A05

Be concise and focus on critical concepts. For each question or subpart, your response should be between 50 and 100 words.

Q01¶

Points: 8

Explain how X-ray crystallography is used to determine the electron density of a molecule. Describe how this information leads to fitting and refining an atomic model. Include the key steps in your explanation, from data collection to model refinement.

Solution

X-ray crystallography determines a molecule's electron density by directing X-rays at a crystallized sample. The X-rays scatter upon interacting with the electrons in the crystal, producing a diffraction pattern. By measuring the intensities and angles of these diffracted beams, scientists use Fourier transforms to calculate an electron density map, which reveals where electrons are likely to be located within the molecule.

This electron density information is crucial for fitting and refining an atomic model. Scientists fit atoms into regions of high electron density in the map, creating an initial model of the molecule's structure. They then refine this model by adjusting atomic positions and thermal factors to minimize discrepancies between the observed diffraction data and the model's predicted data.

Q02¶

Points: 8

Explain how X-rays scatter off electrons in a crystal.

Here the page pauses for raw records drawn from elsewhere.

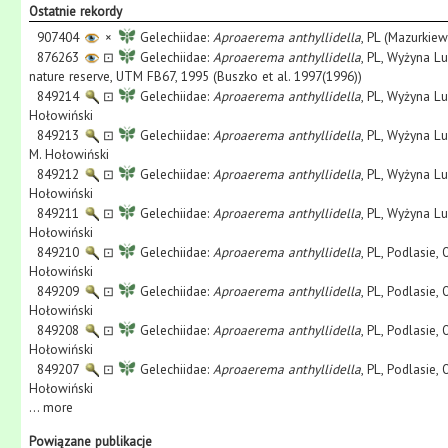
Ostatnie rekordy
907404
×
Gelechiidae:
Aproaerema anthyllidella
, PL (Mazurkiew
876263
⊡
Gelechiidae:
Aproaerema anthyllidella
, PL, Wyżyna L
nature reserve, UTM FB67, 1995 (Buszko et al. 1997(1996))
849214
⊡
Gelechiidae:
Aproaerema anthyllidella
, PL, Wyżyna L
Hołowiński
849213
⊡
Gelechiidae:
Aproaerema anthyllidella
, PL, Wyżyna L
M. Hołowiński
849212
⊡
Gelechiidae:
Aproaerema anthyllidella
, PL, Wyżyna Lu
Hołowiński
849211
⊡
Gelechiidae:
Aproaerema anthyllidella
, PL, Wyżyna L
Hołowiński
849210
⊡
Gelechiidae:
Aproaerema anthyllidella
, PL, Podlasie,
Hołowiński
849209
⊡
Gelechiidae:
Aproaerema anthyllidella
, PL, Podlasie,
Hołowiński
849208
⊡
Gelechiidae:
Aproaerema anthyllidella
, PL, Podlasie,
Hołowiński
849207
⊡
Gelechiidae:
Aproaerema anthyllidella
, PL, Podlasie,
Hołowiński
...
more
Powiązane publikacje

Discuss why this phenomenon is essential for determining protein structures using X-ray crystallography. In your answer, briefly describe the relationship between the crystal lattice and the resulting diffraction pattern.

Solution

X-rays scatter off electrons in a crystal through elastic interactions known as Thomson scattering. When X-rays encounter the electrons in a crystal lattice, they are deflected without a loss of energy. The electrons act as point scatterers, and due to the regular, repeating arrangement of atoms in the crystal, the scattered X-rays interfere constructively and destructively, creating a diffraction pattern.

This scattering phenomenon is essential for determining protein structures because the resulting diffraction pattern contains information about the electron density within the crystal. By analyzing the intensities and positions of the diffracted X-rays, researchers can compute an electron density map using Fourier transforms. This map reveals the locations of atoms in the protein, allowing scientists to build and refine an accurate three-dimensional model of its structure.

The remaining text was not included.